I'm not sure I'd buy that boys are not social readers at all, but the idea that girls are more social readers is probably true.

[identity profile] arku.livejournal.com 2009-05-05 01:24 pm (UTC)(link)
Yeah. Both articles are gender-faily. But really the first one. I love how apparently guys don't have or need secret emotional lives. Like they are creatures without emotion. Just walking machines which eat and sometimes smell.

The second article I find having a more viable argument, but I do agree that it is not limited only to women. I think humans tend to be social readers and social people tend to be social readers.

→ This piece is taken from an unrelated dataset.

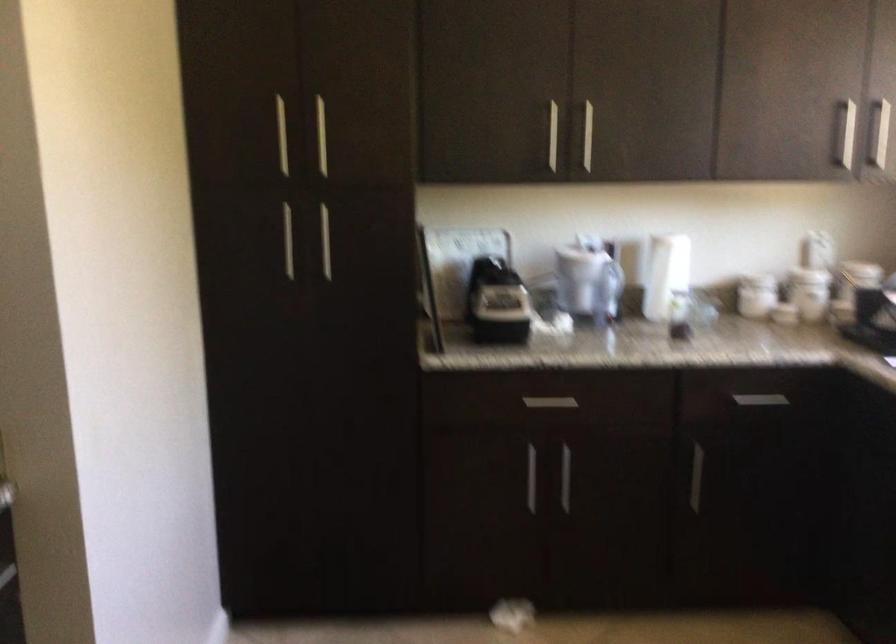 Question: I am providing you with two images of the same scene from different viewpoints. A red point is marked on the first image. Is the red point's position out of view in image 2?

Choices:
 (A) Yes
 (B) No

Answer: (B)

I think it is possible (though no studies to back me up or anything) that women tend to be more often be social people, and I think the typical female / female relationship is one more open to sharing books (because women will share their emotions more and books tend to be about emotions)

However, I really like the comment on guys and nonfiction. That is is still reading and personal betterment and all that jazz.

I think TWilight has such appeal because it speaks to a small personal fantasy shared by millions of angsty teenagers of all genders: Some hot, powerful, mysterious person will realize how cool I am and then we will proceed to have an epic and dramatic love affair which no one understands but we know in our hearts to be the epitome of love. *swoon*

Also, I LOVED Katherine, Called Birdy.

[identity profile] imweirdlikethat.livejournal.com 2009-05-05 10:23 pm (UTC)(link)
lol, I read Babysitter's Club and Little House on the Prairie too. "The Long Winter" went on foreverrrrrrr. Guess the title should've warned me.

But besides that the only "social" reader things I ever got involved with were Harry Potter, and I actually was just bored by Sorcerer's Stone the first time around, and Goosebumps. That was when I was a lot younger, lol.

I think I was out of the social reading thing by high school for the same reason I was out of every other social thing... I recognized that it wasn't based on actual likes/interests, just that everyone else loves it so you better love it too. And usually what everybody else loves is really, really stupid.